To Visit, To Browse, To Share
Thursday, July 19, 2012
My youngest daughter calls up my wife many times during the day for “updates on her status”. “We are on the Number 10 bus,” “We just got off the bus,” “We had bacon and eggs for breakfast.” Sometimes when I answer the phone and I am informed I have heard myself say to my daughter (I do believe I am being unkind), “Why am I getting this relevant piece of information?”
Rosemary, my wife, asked me why it is that our daughter does this. I reflected on it. I told Rosemary that if she were to have a texting phone our daughter would send the relevant information via text. Our daughter is simply being social in a 21st century way.
It was some years ago while in Texas that I first heard the expression, “We had a visit.” It was not, “She visited me,” or “I visited him.” I found the expression very American and quite odd. But I soon associated the expression as a warm visit in which fried chicken with biscuits was served and dessert was home-made pecan pie. “We had us a good visit.”

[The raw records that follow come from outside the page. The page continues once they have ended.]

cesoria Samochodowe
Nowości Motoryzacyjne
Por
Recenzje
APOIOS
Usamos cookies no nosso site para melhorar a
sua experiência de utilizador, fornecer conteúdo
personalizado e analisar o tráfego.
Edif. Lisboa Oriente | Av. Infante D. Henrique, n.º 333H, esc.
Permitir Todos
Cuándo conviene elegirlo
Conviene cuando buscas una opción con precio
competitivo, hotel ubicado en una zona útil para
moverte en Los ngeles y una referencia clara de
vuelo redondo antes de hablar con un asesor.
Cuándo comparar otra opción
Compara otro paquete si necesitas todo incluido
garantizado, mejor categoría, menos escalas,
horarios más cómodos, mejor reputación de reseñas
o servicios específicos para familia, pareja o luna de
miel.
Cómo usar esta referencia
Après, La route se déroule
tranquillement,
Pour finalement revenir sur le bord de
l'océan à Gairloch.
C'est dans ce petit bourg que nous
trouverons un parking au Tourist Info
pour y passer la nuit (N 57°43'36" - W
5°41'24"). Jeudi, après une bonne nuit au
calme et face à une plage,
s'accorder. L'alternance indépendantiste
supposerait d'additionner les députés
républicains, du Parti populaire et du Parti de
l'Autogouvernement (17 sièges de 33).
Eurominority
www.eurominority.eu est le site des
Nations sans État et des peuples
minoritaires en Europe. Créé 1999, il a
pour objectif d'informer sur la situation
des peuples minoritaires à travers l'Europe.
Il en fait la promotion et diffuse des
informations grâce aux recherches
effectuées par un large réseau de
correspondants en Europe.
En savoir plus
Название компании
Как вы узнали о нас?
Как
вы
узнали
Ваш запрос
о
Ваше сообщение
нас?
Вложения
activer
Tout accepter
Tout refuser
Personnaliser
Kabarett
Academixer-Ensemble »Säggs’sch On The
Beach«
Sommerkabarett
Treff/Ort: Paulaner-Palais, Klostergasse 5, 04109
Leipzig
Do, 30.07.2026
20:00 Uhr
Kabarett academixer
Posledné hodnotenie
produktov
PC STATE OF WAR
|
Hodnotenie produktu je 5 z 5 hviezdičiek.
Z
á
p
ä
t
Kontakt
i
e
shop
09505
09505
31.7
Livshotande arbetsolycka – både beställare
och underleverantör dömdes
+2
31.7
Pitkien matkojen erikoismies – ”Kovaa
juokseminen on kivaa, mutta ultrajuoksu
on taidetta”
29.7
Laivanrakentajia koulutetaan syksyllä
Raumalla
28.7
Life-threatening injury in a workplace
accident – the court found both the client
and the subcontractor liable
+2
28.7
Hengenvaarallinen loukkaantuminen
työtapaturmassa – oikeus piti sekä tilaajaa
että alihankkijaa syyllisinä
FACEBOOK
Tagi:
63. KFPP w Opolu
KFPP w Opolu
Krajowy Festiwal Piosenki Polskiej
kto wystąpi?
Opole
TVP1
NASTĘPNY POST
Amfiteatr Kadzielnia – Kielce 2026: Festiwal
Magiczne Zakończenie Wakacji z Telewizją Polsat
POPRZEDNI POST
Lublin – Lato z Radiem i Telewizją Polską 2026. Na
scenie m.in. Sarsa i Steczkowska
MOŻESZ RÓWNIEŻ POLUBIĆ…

This expression to visit began to deteriorate in my view with the advent of commercial web pages in which a driver behind a bus would read on an ad, “Visit us at http://www.vancouvergarbabe.com. A perfectly straight and commercial enterprise wanted to suggest that one could develop a fair amount of intimacy by paying a visit to a web page. My Blogger stats tell me how many page visits I get per day, week and month. To me the verb to visit has lost relevance.
The same has happened to browse. I can remember being in some old fashioned (and they are more so now than ever) bookstore. An employee might come up to me with, “May I help you or are you browsing?” It seemed like the interjection of browse made the communication less aggressive, less pushy. It seemed like to browse in a bookstore or on a Granville Island gift shop was a warm experience.
Now we have web browsers and it becomes a bit difficult to use that overly hackneyed expression “to curl up with a good book” as we might be browsing pornography on Microsoft Internet Explorer or reading our Kindle in an uncomfortable and cramped airline cabin seat.
Just like John Le Carré said, “Alec Guinness took Smiley away from me,” modern technology in the 21st century has taken away the personal experience from visit and browse. It does not stop there.
If I bring my Rosemary’s cat Casi-Casi from the foot of our bed next to me, my cat Plata stares at me and she tries to snuggle next to me. She wants to share my attention. She is jealous. After a while Casi-Casi, who is not aggressive, in a wonderful example of feline selflessness, jumps to the foot of the bed so that Plata can have it all.
Share, as in to share has gone the way of browse and visit. I can never forget that to share in Spanish is compartir and that it literally means to “break and share bread with”. Facebook offers us the experience of sharing links to funny YouTube videos or links to obituaries in the NY Times. I can acknowledge these links from my friend by clicking on a key “like”. And that’s it. There is no food, no bread changing hands. There is no eye contact or the warmth of a voice or the sound of my friend breathing.
I told Rosemary, that our daughter in calling her up repeated times with updates, is just exercising her right for the 21st century version of sharing. Enjoy.